Researchers divided the children into 14 groups based on the children’s maternal age and compared these groups. Overall scores on behavioral problems were higher in children whose maternal ages were between 15 and 19 compared to groups with older maternal age. Overall cognitive performance scores were lower in children whose mothers were very young at the time of their birth (15-19) compared to children who were born to older mothers. Similar results were reproduced for the age of fathers at the time children were born.
Additionally, researchers found that children with smaller areas and volumes of the studied brain regions had more behavioral problems (as assessed by the behavioral problems total score) and worse cognitive performance results. Study authors found that volume and area of studied brain regions mediates the association between maternal age and both behavioral problems and cognitive performance.

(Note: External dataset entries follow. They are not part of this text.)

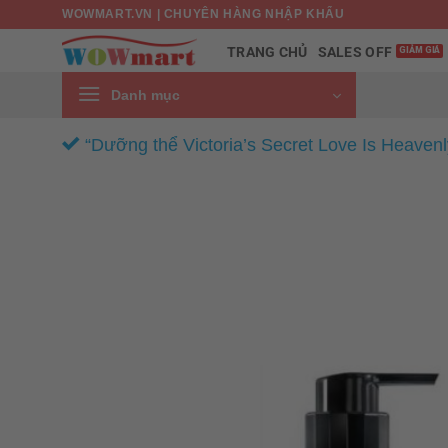
Bỏ
WOWMART.VN | CHUYÊN HÀNG NHẬP KHẨU
qua
SALES OFF
TRANG CHỦ
nội
dung
Danh mục
“Dưỡng thể Victoria’s Secret Love Is Heaven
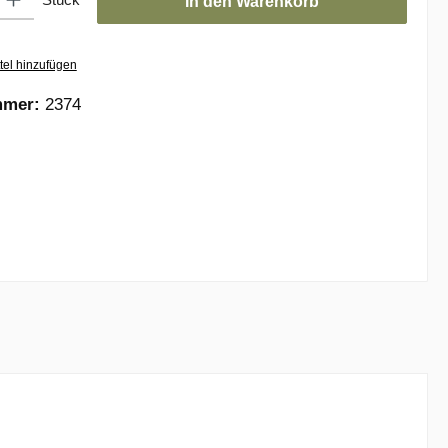
In den Warenkorb
tel hinzufügen
mmer:
2374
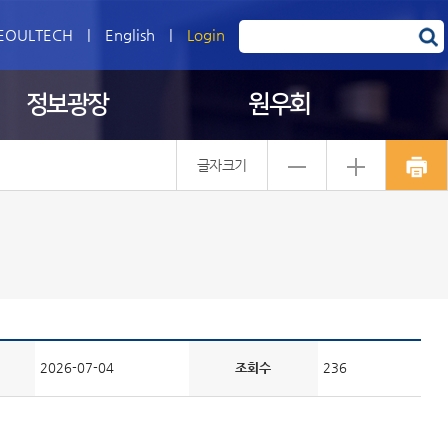
EOULTECH
|
English
|
Login
정보광장
원우회
글자크기
2026-07-04
조회수
236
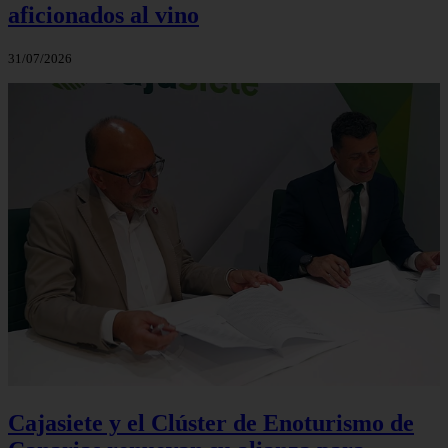
aficionados al vino
31/07/2026
Cajasiete y el Clúster de Enoturismo de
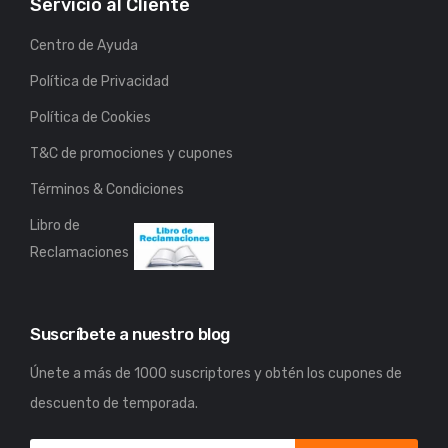
Servicio al Cliente
Centro de Ayuda
Política de Privacidad
Política de Cookies
T&C de promociones y cupones
Términos & Condiciones
Libro de
Reclamaciones
Suscríbete a nuestro blog
Únete a más de 1000 suscriptores y obtén los cupones de
descuento de temporada.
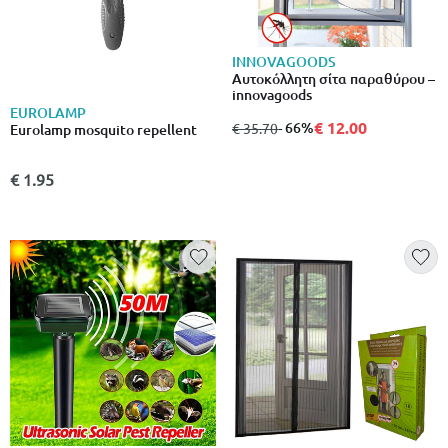
INNOVAGOODS
Αυτοκόλλητη σίτα παραθύρου –
innovagoods
EUROLAMP
€ 12.00
από
σε
- 66%
€ 35.70
Eurolamp mosquito repellent
€ 1.95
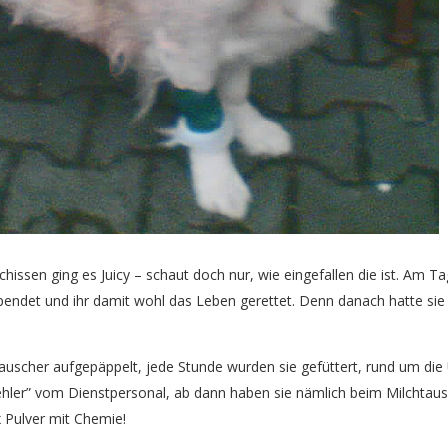
chissen ging es Juicy – schaut doch nur, wie eingefallen die ist. Am T
spendet und ihr damit wohl das Leben gerettet. Denn danach hatte sie 
scher aufgepäppelt, jede Stunde wurden sie gefüttert, rund um die
hler” vom Dienstpersonal, ab dann haben sie nämlich beim Milchtausche
ix Pulver mit Chemie!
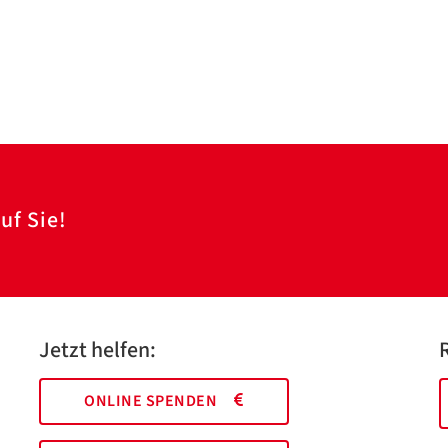
uf Sie!
Jetzt helfen:
ONLINE SPENDEN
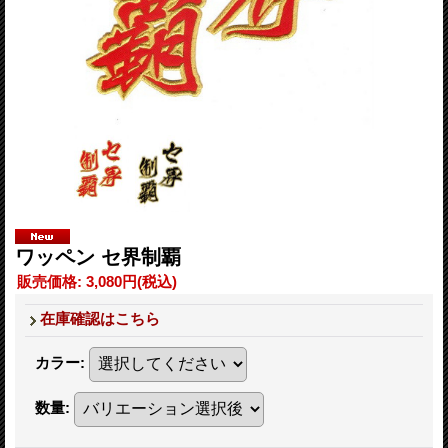
ワッペン セ界制覇
販売価格
:
3,080円
(税込)
在庫確認はこちら
カラー
:
数量
:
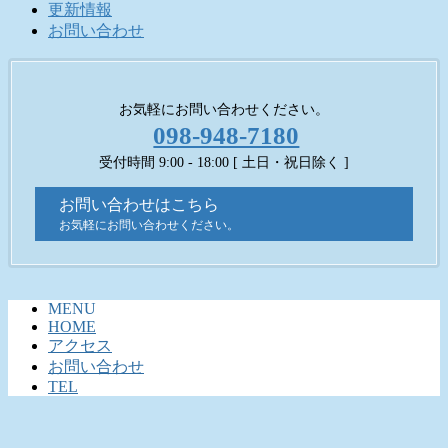
更新情報
お問い合わせ
お気軽にお問い合わせください。
098-948-7180
受付時間 9:00 - 18:00 [ 土日・祝日除く ]
お問い合わせはこちら
お気軽にお問い合わせください。
MENU
HOME
アクセス
お問い合わせ
TEL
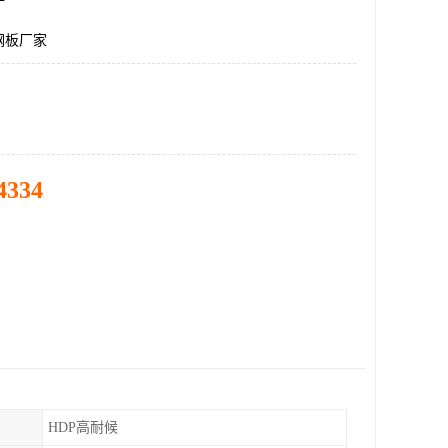
钢板厂家
4334
HDP高耐候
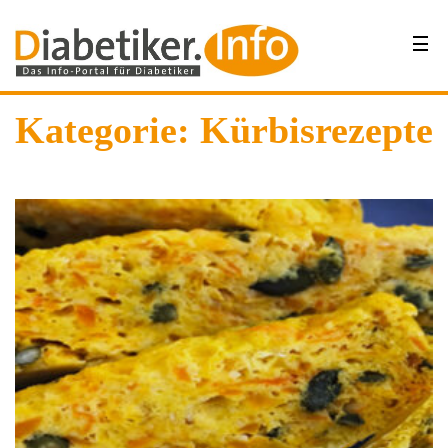
Kategorie:
Kürbisrezepte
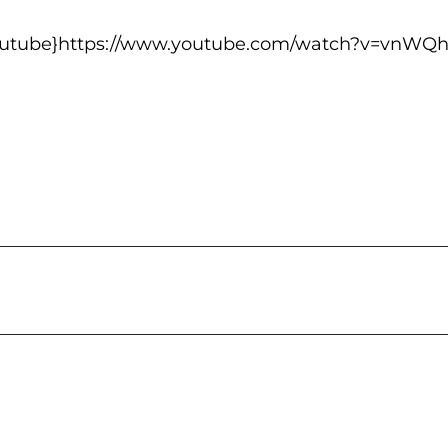
outube}https://www.youtube.com/watch?v=vnWQ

The study brings to light important relations, but authors emphasize that “the findings described here are associations”, not cause-and-effect relationships, and that their origin needs to be the subject of future research. Notably, the youngest two maternal age groups were teenaged mothers and it could be that mothers who are 15-19 might have had behavioral problems themselves before they became mothers. In this way, “the effects found could be related to genetic effects or to the environment in which the children were brought up”.
The study “Association between parental age, brain structure, and behavioral and cognitive problems in children” was authored by Jingan Du, Edmund T. Rolls, Weikang Gong, Miao Cao, Deniz Vatansever, Jie Zhang, Jujiao Kan, Wei Chang and Jianfeng Feng.